Clearing all the tables, including the staging tables
Pre-populating the date dimension
Preparing customer and product test data
Creating test data in the source database
These steps are discussed in the subsections below.
To clear all tables, use the script in Listing 7.2.
Listing 7.2: Script for truncating the tables
/*****************************************************************/ /* */ /* truncate_tables.sql */ /* */ /*****************************************************************/ USE dw; TRUNCATE customer_dim; TRUNCATE product_dim; TRUNCATE order_dim; TRUNCATE date_dim; TRUNCATE sales_order_fact; TRUNCATE customer_stg; TRUNCATE product_stg; USE source; TRUNCATE sales_order; /* end of script */
You run the script in Listing 7.2 by invoking this command.

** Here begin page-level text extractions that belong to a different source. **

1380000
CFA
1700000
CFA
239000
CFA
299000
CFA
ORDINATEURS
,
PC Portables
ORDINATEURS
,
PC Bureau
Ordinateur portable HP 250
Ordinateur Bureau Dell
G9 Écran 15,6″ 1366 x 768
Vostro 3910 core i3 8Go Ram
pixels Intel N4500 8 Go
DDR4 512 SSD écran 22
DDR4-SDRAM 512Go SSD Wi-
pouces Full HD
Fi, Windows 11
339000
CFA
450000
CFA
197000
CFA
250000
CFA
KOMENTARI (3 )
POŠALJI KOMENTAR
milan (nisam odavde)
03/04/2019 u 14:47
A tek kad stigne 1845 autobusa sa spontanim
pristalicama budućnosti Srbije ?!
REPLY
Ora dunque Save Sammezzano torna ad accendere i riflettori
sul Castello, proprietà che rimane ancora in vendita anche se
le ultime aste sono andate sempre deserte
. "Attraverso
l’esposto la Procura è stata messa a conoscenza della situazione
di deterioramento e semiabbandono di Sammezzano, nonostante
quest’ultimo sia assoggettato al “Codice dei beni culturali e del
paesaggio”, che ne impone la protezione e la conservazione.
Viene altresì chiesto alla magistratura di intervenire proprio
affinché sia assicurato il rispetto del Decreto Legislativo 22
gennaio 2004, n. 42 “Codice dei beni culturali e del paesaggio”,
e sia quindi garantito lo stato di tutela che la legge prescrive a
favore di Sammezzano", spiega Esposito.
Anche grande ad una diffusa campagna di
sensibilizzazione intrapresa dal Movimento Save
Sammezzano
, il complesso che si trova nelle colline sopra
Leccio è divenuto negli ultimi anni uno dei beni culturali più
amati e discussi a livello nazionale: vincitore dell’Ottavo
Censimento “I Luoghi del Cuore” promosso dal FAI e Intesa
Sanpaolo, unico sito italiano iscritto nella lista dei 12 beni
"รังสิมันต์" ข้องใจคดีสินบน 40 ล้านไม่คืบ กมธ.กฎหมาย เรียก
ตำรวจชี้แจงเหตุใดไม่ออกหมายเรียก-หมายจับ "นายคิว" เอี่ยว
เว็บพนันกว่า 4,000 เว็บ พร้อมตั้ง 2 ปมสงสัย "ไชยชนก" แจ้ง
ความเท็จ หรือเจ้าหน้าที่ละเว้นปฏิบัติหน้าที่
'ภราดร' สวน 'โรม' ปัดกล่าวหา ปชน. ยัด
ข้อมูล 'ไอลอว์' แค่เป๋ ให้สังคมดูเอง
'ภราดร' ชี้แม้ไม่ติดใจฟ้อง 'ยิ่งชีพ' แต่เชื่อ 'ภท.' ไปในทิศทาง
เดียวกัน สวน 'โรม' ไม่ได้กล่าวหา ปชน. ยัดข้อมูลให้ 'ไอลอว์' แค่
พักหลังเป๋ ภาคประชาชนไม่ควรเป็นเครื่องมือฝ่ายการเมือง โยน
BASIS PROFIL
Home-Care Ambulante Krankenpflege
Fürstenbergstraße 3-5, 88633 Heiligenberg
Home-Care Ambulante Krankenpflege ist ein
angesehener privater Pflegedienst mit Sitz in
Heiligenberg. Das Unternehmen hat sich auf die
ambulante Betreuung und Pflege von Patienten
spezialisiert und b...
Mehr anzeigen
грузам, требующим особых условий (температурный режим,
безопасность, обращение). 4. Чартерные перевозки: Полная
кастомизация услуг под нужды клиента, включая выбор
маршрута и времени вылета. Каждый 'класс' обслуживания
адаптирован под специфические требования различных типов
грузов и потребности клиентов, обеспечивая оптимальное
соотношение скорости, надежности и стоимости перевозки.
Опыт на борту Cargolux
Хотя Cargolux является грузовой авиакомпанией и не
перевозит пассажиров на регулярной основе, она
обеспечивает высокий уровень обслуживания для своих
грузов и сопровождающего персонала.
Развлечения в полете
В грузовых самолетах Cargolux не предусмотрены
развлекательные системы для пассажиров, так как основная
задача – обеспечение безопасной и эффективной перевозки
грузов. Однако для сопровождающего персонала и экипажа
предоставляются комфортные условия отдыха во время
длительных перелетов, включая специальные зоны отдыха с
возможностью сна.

mysql> \. c:\mysql\scripts\truncate_tables.sql
MySQL will respond by telling you how many records are deleted from each table.

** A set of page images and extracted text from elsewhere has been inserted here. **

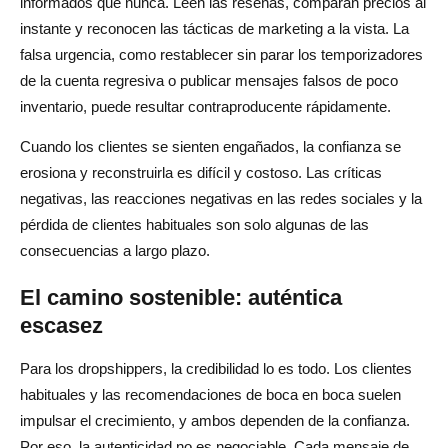
informados que nunca. Leen las reseñas, comparan precios al
instante y reconocen las tácticas de marketing a la vista. La
falsa urgencia, como restablecer sin parar los temporizadores
de la cuenta regresiva o publicar mensajes falsos de poco
inventario, puede resultar contraproducente rápidamente.
Cuando los clientes se sienten engañados, la confianza se
erosiona y reconstruirla es difícil y costoso. Las críticas
negativas, las reacciones negativas en las redes sociales y la
pérdida de clientes habituales son solo algunas de las
consecuencias a largo plazo.
El camino sostenible: auténtica
escasez
Para los dropshippers, la credibilidad lo es todo. Los clientes
habituales y las recomendaciones de boca en boca suelen
impulsar el crecimiento, y ambos dependen de la confianza.
Por eso, la autenticidad no es negociable. Cada mensaje de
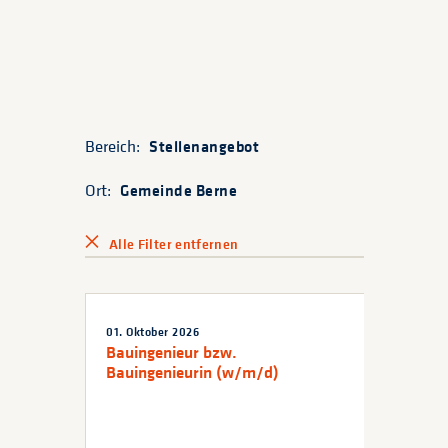
Bereich:
Stellenangebot
Ort:
Gemeinde Berne
Alle Filter entfernen
01. Oktober 2026
Bauingenieur bzw.
Bauingenieurin (w/m/d)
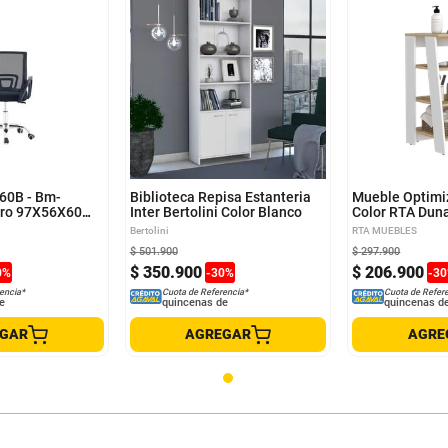
-60B - Bm-
Biblioteca Repisa Estanteria
Mueble Optimiz
gro 97X56X60
Inter Bertolini Color Blanco
Color RTA Dun
Bertolini
RTA MUEBLES
$
501
.
900
$
297
.
900
$
350
.
900
$
206
.
900
0
%
-
30
%
-
30
encia*
Cuota de Referencia*
Cuota de Refer
e
quincenas de
quincenas d
EGAR
AGREGAR
AGRE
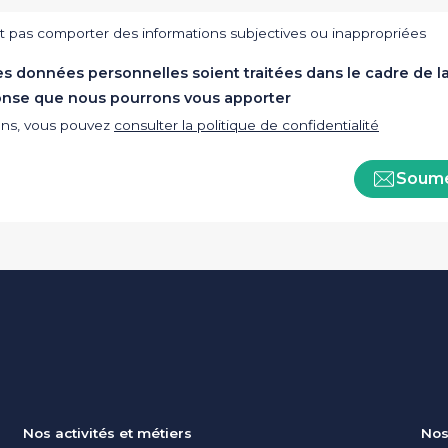
t pas comporter des informations subjectives ou inappropriées
s données personnelles soient traitées dans le cadre de l
onse que nous pourrons vous apporter
ions, vous pouvez
consulter la politique de confidentialité
Soume
Nos activités et métiers
Nos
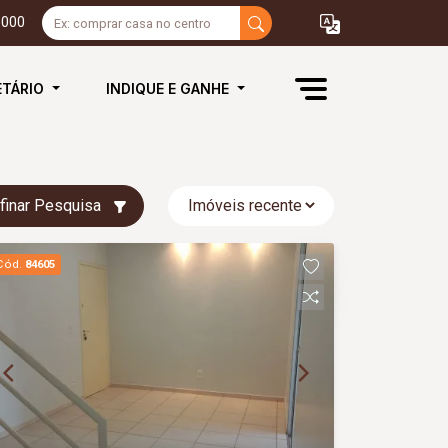
3000
ETÁRIO
INDIQUE E GANHE
finar Pesquisa
Cód.
84605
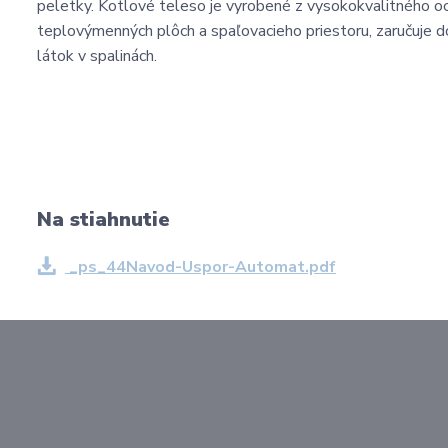
peletky. Kotlové teleso je vyrobené z vysokokvalitného 
teplovýmenných plôch a spaľovacieho priestoru, zaručuje d
látok v spalinách.
Na stiahnutie
_ps_44Navod-Uspor-Automat.pdf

Database changed Query OK, 7 rows affected (0.17 sec) Query OK, 4 rows affected (0.05 sec) Query OK, 20 rows affected (0.06 sec) Query OK, 5 rows affected (0.06 sec) Query OK, 20 rows affected (0.05 sec) Query OK, 7 rows affected (0.06 sec) Query OK, 3 rows affected (0.06 sec) Database changed Query OK, 8 rows affected (0.07 sec)
Once all the tables are empty, you can pre-populate the date dimension for the period of March 1, 2005 to December 31, 2010 by executing the pre_populate_date stored procedure discussed in Chapter 6, “Populating the Date Dimension.” Make sure that the current database is dw by calling:
mysql> use dw;
Then, call the stored procedure, passing the start date and the end date as arguments.
mysql> call pre_populate_date ('2005-03-01', '2010-12-31');
The next step after pre-populating the date_dim table is to prepare the customer and product test data. I've prepared the customer data in a CSV file and the product data in a fixed-width text file.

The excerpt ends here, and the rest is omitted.